Mesdames, messieurs les sénateurs, imaginons une enquête qui serait ouverte à la suite de la soustraction d’un enfant par un parent, qui aurait donné lieu à une écoute autorisée par le juge des libertés et de la détention. Au bout d’un mois d’enquête infructueuse, il serait décidé d’ouvrir une information judiciaire : faut-il permettre que l’écoute lancée au moment de l’enquête cesse le temps que l’information soit ouverte avant que cette même écoute soit de nouveau ordonnée par le juge d’instruction ? Il y a là une discontinuité qui ne nous paraît pas utile et qui semble préjudiciable aux informations recueillies.
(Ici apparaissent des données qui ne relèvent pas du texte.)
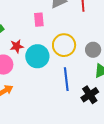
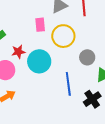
yellow circle: (64, 45) -> (63, 36), moved
gray circle: (93, 50) -> (87, 57), moved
Le mécanisme que je vous propose ne porte en rien atteinte aux prérogatives du juge d’instruction, puisque celui-ci pourra à tout moment décider de mettre fin aux mesures en cours. Il me semble donc que le sas est particulièrement utile et doit être rétabli.
M. le président. Quel est l’avis de la commission ?
M. François-Noël Buffet, corapporteur. L’amendement du Gouvernement vise à remettre en cause le texte de la commission des lois. Par conséquent, nous y sommes défavorables.
Je rappelle que le Gouvernement considère qu’une telle disposition, qui permet de prolonger des techniques spéciales d’enquête ou des interceptions sans contrôle du juge du siège, est une mesure de simplification du travail du juge d’instruction, qui ne sera pas obligé de prononcer ces mesures en urgence.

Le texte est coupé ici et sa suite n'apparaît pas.